Source: Thomson Reuters Eikon

Exhibit 4. 13-Week Price Change Downward

elec4

Checking in on earnings season

Forty-four percent of all constituents of the S&P 500 have reported quarterly earnings results. Of those, 65% reported earnings above analyst consensus expectations, in line with the long-term average of 64% but below the average of 71% observed over the last four quarters.

To capture an expanded view of the economy, we now look at all U.S. equities with analyst coverage, by TRBC Business Sector. The image below comes from the Eikon Earnings Season Report App (to access, type EARN). Use this app to track for yourself the current earnings season as it unfolds.

Although it is still relatively early days during earnings season, here are the sectors with the highest percentage of constituents beating expectations, topped by software and IT services. This list includes just those sectors doing better than the long-term average.

Exhibit 5. Sectors Beating Expectations

elec5

Thomson Reuters Eikon/I/B/E/S

And now, for the sectors where at least half their members have come up short of expectations:

Exhibit 6. Sectors Missing Expectations

elec6

Thomson Reuters Eikon/I/B/E/S

There will be blood

We assume most would agree that the new administration bears little resemblance to the prior one. As with any change of environment, there will be winners and there will be losers.

Oil and gas and banking appear on the top-ranked lists for both positive price change and analyst revisions. In contrast, the textiles and apparel industry tops the list of those with the most negative analyst revisions. While some of this may be driven by company-specific factors, the incoming administration’s call for imposing taxes on imports would, if enacted, hit this industry especially hard. Few of their materials are still made in the U.S.

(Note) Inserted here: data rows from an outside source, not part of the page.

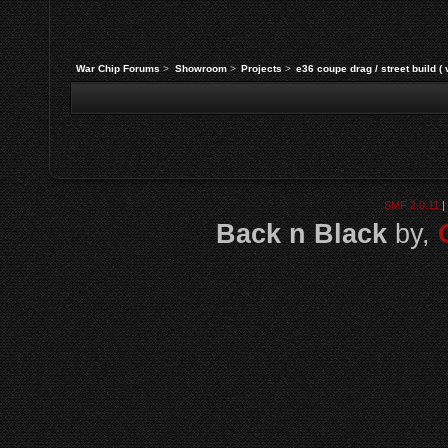
War Chip Forums
>
Showroom
>
Projects
>
e36 coupe drag / street build (
SMF 2.0.11
|
Back n Black
by,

Textile and apparel has, as a percentage of sales, the highest net import content of any U.S. industry. As reported in the Dec. 12 issue of the U.S. edition of the Financial Times newspaper, “the National Retail Federation said the import tax could inflate the tax bill of some fashion chains to three to five times their pretax profits, jeopardizing their solvency.”

As many policy, regulatory, and tax changes are potentially enacted over the following months and years, investors may benefit by keeping a close watch on industry-level analyst revisions activity, price reactions, and earnings impacts. Valuations and company-level fundamental analysis may no longer be enough to outperform in an ever-changing environment.